Cuando se calmó un poco se acercó a mi lado. La abracé fuerte y cerré los ojos. Esa noche no dormimos ninguno de los dos. Al día siguiente falté al trabajo, y mientras me lavaba los dientes, me dije que tenía que olvidar todo y renunciar a esta locura que había nacido, que tenía que respetar lo que veníamos construyendo hacía más tiempo con Guadalupe. Pero esto duro cinco minutos, y enseguida pensé que no me importaba lo que había formado, que ahora estaba buscando algo fuerte, algo en que transformar  mi vida. Entonces me sentí fuerte y salí a correr a la plaza con una convicción inédita desde que vivía en esa casa.

La final fue durísima. No hubiéramos podido hacerle frente sin el entrenamiento de una temporada entera, aun así, la verdad es que tuvimos suerte. La suerte del campeón. Metimos dos goles en el primer tiempo y nos colgamos del travesaño. Ellos descontaron y metieron presión, pero los contuvimos bien. Es verdad que desde afuera se sufre más, sufrí bastante, pero a la vez estaba tranquilo porque Mati jugó bien lo que le tocó. No voy a olvidarme más su cara de alegría cuando le dije en el vestuario que salía a jugar por mí. Tampoco me voy a olvidar de lo difícil que fue decirles a los demás que me había tirado un poco el gemelo y que no iba a jugar el segundo tiempo. Para mis adentros sabía que la molestia física se podía sobrellevar con esfuerzo, pero también sentía que había cumplido con mi parte, que mi campeonato había terminado.
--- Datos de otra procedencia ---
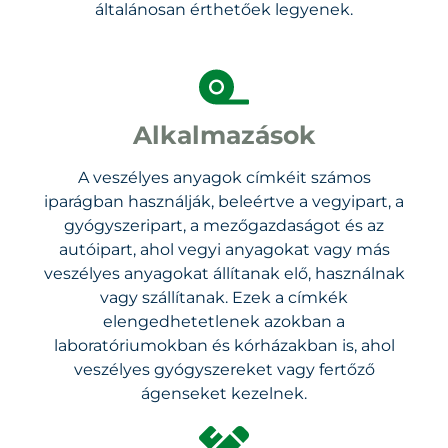
általánosan érthetőek legyenek.
Alkalmazások
A veszélyes anyagok címkéit számos
iparágban használják, beleértve a vegyipart, a
gyógyszeripart, a mezőgazdaságot és az
autóipart, ahol vegyi anyagokat vagy más
veszélyes anyagokat állítanak elő, használnak
vagy szállítanak. Ezek a címkék
elengedhetetlenek azokban a
laboratóriumokban és kórházakban is, ahol
veszélyes gyógyszereket vagy fertőző
ágenseket kezelnek.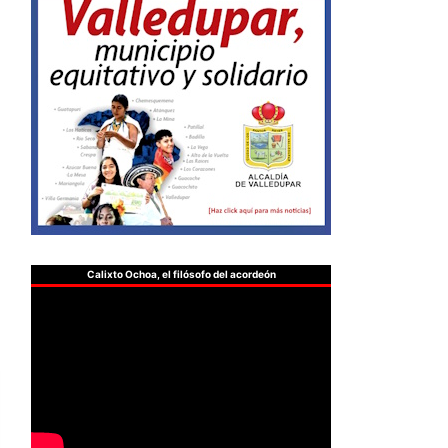
Calixto Ochoa, el filósofo del acordeón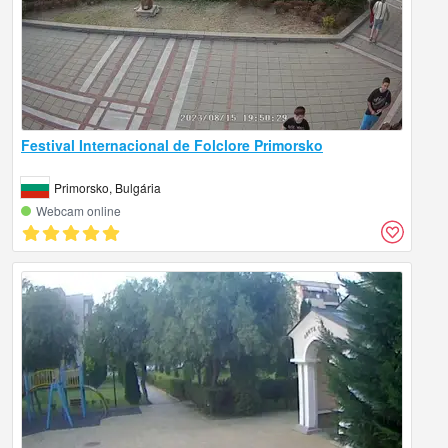
Festival Internacional de Folclore Primorsko
Primorsko, Bulgária
Webcam online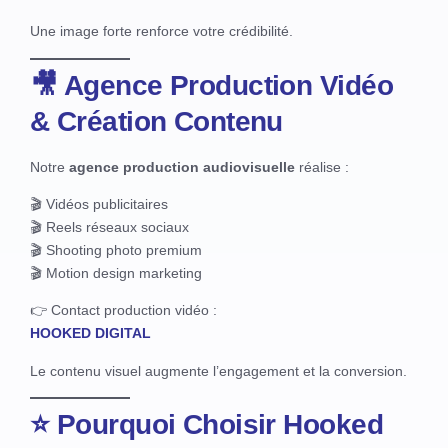
Une image forte renforce votre crédibilité.
🎥 Agence Production Vidéo
& Création Contenu
Notre
agence production audiovisuelle
réalise :
🎬 Vidéos publicitaires
🎬 Reels réseaux sociaux
🎬 Shooting photo premium
🎬 Motion design marketing
👉 Contact production vidéo :
HOOKED DIGITAL
Le contenu visuel augmente l’engagement et la conversion.
⭐ Pourquoi Choisir Hooked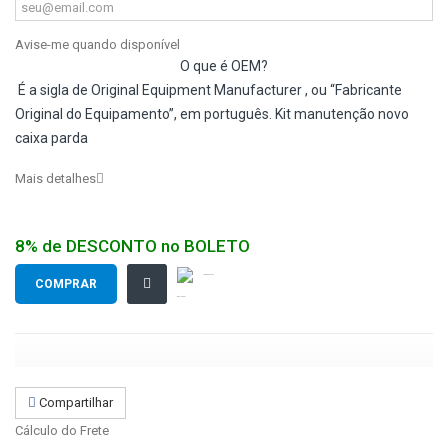
Avise-me quando disponível
O que é OEM?
É a sigla de Original Equipment Manufacturer , ou “Fabricante
Original do Equipamento”, em português. Kit manutenção novo
caixa parda
Mais detalhes
8% de DESCONTO no BOLETO
Enviar a um amigo
Compartilhe no
COMPRAR
WhatsApp!
Compartilhar
Cálculo do Frete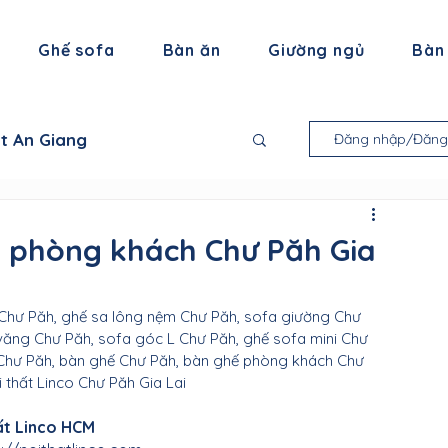
Ghế sofa
Bàn ăn
Giường ngủ
Bàn
ất An Giang
Đăng nhập/Đăng
 thất Bạc Liêu
a phòng khách Chư Păh Gia
ội thất Trà Vinh
Chư Păh, ghế sa lông nệm Chư Păh, sofa giường Chư 
văng Chư Păh, sofa góc L Chư Păh, ghế sofa mini Chư 
Chư Păh, bàn ghế Chư Păh, bàn ghế phòng khách Chư 
thất Tiền Giang
i thất Linco Chư Păh Gia Lai
ất Linco HCM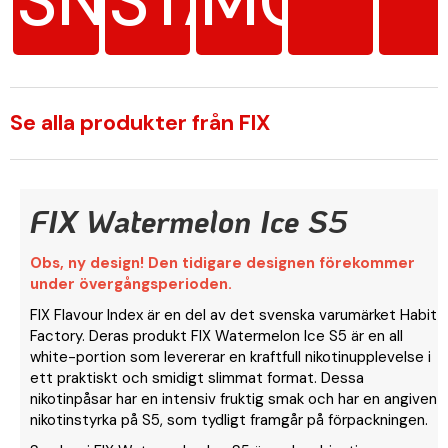
SNUS
STARK
MG/G
Se alla produkter från FIX
FIX Watermelon Ice S5
Obs, ny design! Den tidigare designen förekommer
under övergångsperioden.
FIX Flavour Index är en del av det svenska varumärket Habit
Factory. Deras produkt FIX Watermelon Ice S5 är en all
white-portion som levererar en kraftfull nikotinupplevelse i
ett praktiskt och smidigt slimmat format. Dessa
nikotinpåsar har en intensiv fruktig smak och har en angiven
nikotinstyrka på S5, som tydligt framgår på förpackningen.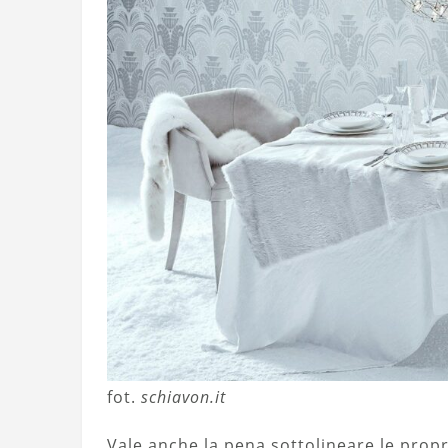
fot.
schiavon.it
Vale anche la pena sottolineare le propri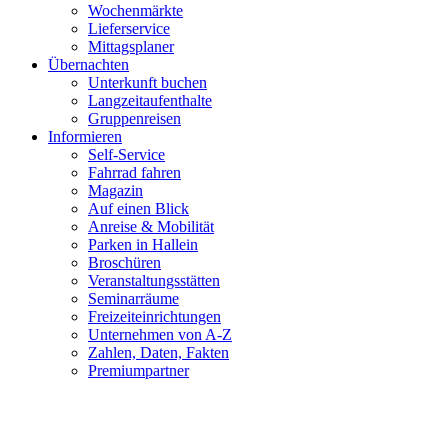
Wochenmärkte
Lieferservice
Mittagsplaner
Übernachten
Unterkunft buchen
Langzeitaufenthalte
Gruppenreisen
Informieren
Self-Service
Fahrrad fahren
Magazin
Auf einen Blick
Anreise & Mobilität
Parken in Hallein
Broschüren
Veranstaltungsstätten
Seminarräume
Freizeiteinrichtungen
Unternehmen von A-Z
Zahlen, Daten, Fakten
Premiumpartner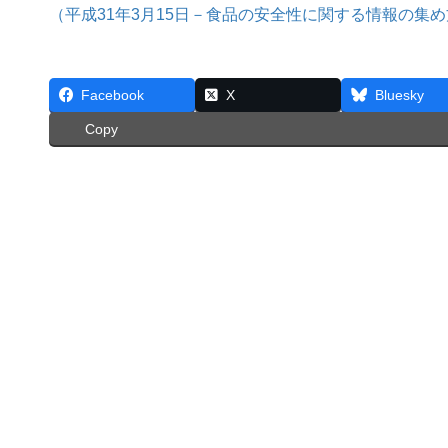
（平成31年3月15日－食品の安全性に関する情報の集
Facebook
X
Bluesky
Copy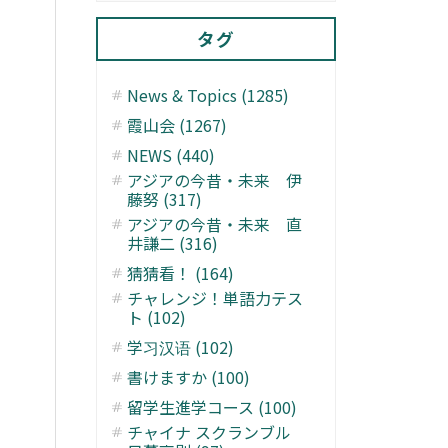
タグ
News & Topics (1285)
霞山会 (1267)
NEWS (440)
アジアの今昔・未来 伊
藤努 (317)
アジアの今昔・未来 直
井謙二 (316)
猜猜看！ (164)
チャレンジ！単語力テス
ト (102)
学习汉语 (102)
書けますか (100)
留学生進学コース (100)
チャイナ スクランブル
Creo que nunca me entendieron, pero me respetaron. Algún boludo dijo que me había cagado, pero preferí no darle bola.

Cuando salimos con Guadalupe de la cancha, fuimos a saludar a los chicos y yo me prendí un poco en las canciones y los saltitos. Yo también me sentía campeón. Estaban mis compañeros y compañeras, y estaba ella. No sé si me habrá mirado, porque las dos veces que me animé a mirarla no lo hizo. Guada se limitó a saludar a la pelirroja por su cumpleaños y, antes de que se diera cuenta de que en realidad no había cumplido años, la agarré de la mano y con un saludo general nos alejamos de ahí. Seguro ellos iban a ir a la casa de alguno a festejar, no niego que en un momento me dieron ganas de ir… ¿pero cuántos encuentros más podía haber?

La vuelta a casa fue tranquila, ni siquiera escuchamos música. Guada me dijo que podíamos ver la tercera temporada completa en lo que quedaba del domingo. Me preguntó si quería que hiciera pochoclos, y le respondí que sí, mientras miraba el celular. También me dijo que como era el cierre de una etapa iba a hacer comida mexicana. Le dije que me parecía muy bien.Cuando llegamos a casa, como ella iba a preparar todo, le pregunté si no le molestaba que saliera a correr unos minutos, porque todavía tenía puesta la ropa de fútbol. Nos despedimos con un beso largo y casi apasionado. Salí corriendo y no paré. El tirón ni me dolía. La selfie había sido subida hacía cuarenta minutos, y por lo que se veía, estaba seguro de que esa era la casa de Tomás, aunque no hubiera ido en diez años. Eran veinte cuadras, así que tenía que llegar enseguida. El portero me abrió porque me reconoció –me dijo algo sobre lo que había crecido, que no escuché bien– y subí al cuarto piso directamente. Toqué timbre y Tomás me abrió desencajado, y enseguida gritó para que los demás miren quién había llegado, pero nadie escuchó o todos estaban en otra cosa, porque nadie miró. Ella estaba en el respaldo del sillón, parecía mirar el piso, sola en su planeta que no estaba ahí. Como un autómata, me acerqué hasta quedar frente a frente y en ese momento se dio cuenta, pero no alcanzó a reaccionar, porque le di un beso con un impulso que nos hizo caer al fondo del sillón, que parecía estar esperándonos. Cuando algunos se dieron cuenta, empezaron a aplaudir y hacer cantitos con nuestros nombres, pero supongo que después se aburrieron, porque no los escuchamos más. Nos quedamos tirados en el sillón toda la noche y llegamos al amanecer rodeados de jóvenes inconscientes alrededor. Cuando nos levantamos, salimos sin decirle a  nadie y en la puerta de calle el portero –que ya era otro– nos abrió sin problemas. Abrazados, por las veredas de una ciudad todavía dormida, empezamos lentamente a caminar.